Collected data
----

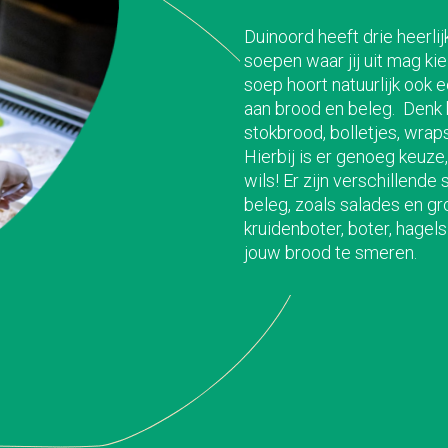
Duinoord heeft drie heerli
soepen waar jij uit mag ki
soep hoort natuurlijk
ook e
aan brood
en beleg
.
Denk 
stokbrood, bolle
tjes
,
wra
p
Hierbij is er genoeg keuze
wi
ls
!
Er zijn
verschill
e
nde s
beleg, zoals salades en
gr
kruidenboter, boter, hagel
jouw brood te sm
eren.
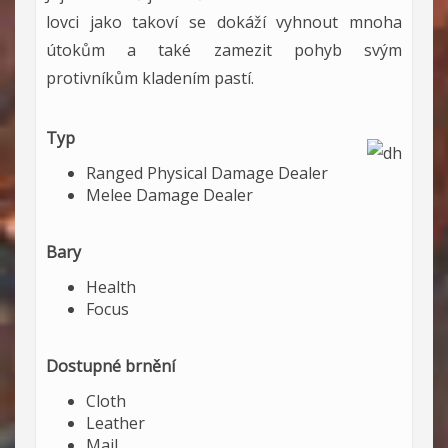
lovci jako takoví se dokáží vyhnout mnoha
útokům a také zamezit pohyb svým
protivníkům kladením pastí.
Typ
Ranged Physical Damage Dealer
Melee Damage Dealer
Bary
Health
Focus
Dostupné brnění
Cloth
Leather
Mail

----

TASK TO COMPLETE | A verbatim copy of the entries, without the pictures, is what this task requires.

REPLY TO THE TASK |
Duinoord heeft drie heerli
soepen waar jij uit mag ki
soep hoort natuurlijk
ook e
aan brood
en beleg
.
Denk 
stokbrood, bolle
tjes
,
wra
p
Hierbij is er genoeg keuze
wi
ls
!
Er zijn
verschill
e
nde s
beleg, zoals salades en
gr
kruidenboter, boter, hagel
jouw brood te sm
eren.
lovci jako takoví se dokáží vyhnout mnoha
útokům a také zamezit pohyb svým
protivníkům kladením pastí.
Typ
Ranged Physical Damage Dealer
Melee Damage Dealer
Bary
Health
Focus
Dostupné brnění
Cloth
Leather
Mail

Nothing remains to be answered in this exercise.